Diversamente, qualora il mutuo sia cointestato con un soggetto diverso da

quelli espressamente indicati nel citato articolo 12 del Tuir, il calcolo deve esser

effettuato sulla base della sola “quota interessi” imputabile al dipendente che ha

sottoscritto il finanziamento.

Si ricorda che, ai sensi dell’articolo 23, comma 1, del d.P.R. n. 600 del 1973,

nel caso in cui la ritenuta da operare sui valori relativi ai compensi in natura non

trovi capienza, in tutto o in parte sui contestuali pagamenti in denaro, il sostituito

è obbligato a fornire al sostituto le somme necessarie al versamento.

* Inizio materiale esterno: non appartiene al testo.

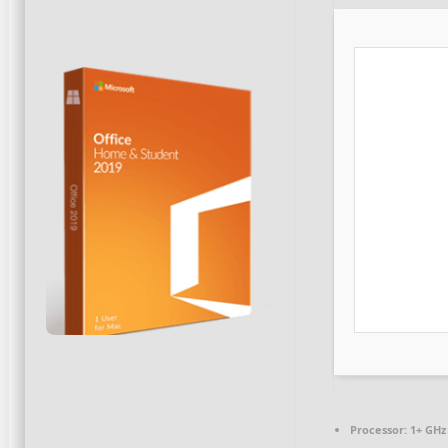
Processor:
1+ GHz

In tal caso, il sostituto è tenuto comunque a versare le ritenute all’erario nei

termini ordinariamente previsti, anche se il sostituito non ha ancora provveduto al

pagamento. Tale previsione si applica tanto in presenza di contestuali pagamenti

in denaro quanto in assenza dei predetti pagamenti in denaro (cfr. circolare

ministeriale n. 326 del 1997).

***

Le Direzioni regionali vigileranno affinché i principi enunciati e le

istruzioni fornite con la presente risoluzione vengano puntualmente osservati dalle

Direzioni provinciali e dagli Uffici dipendenti.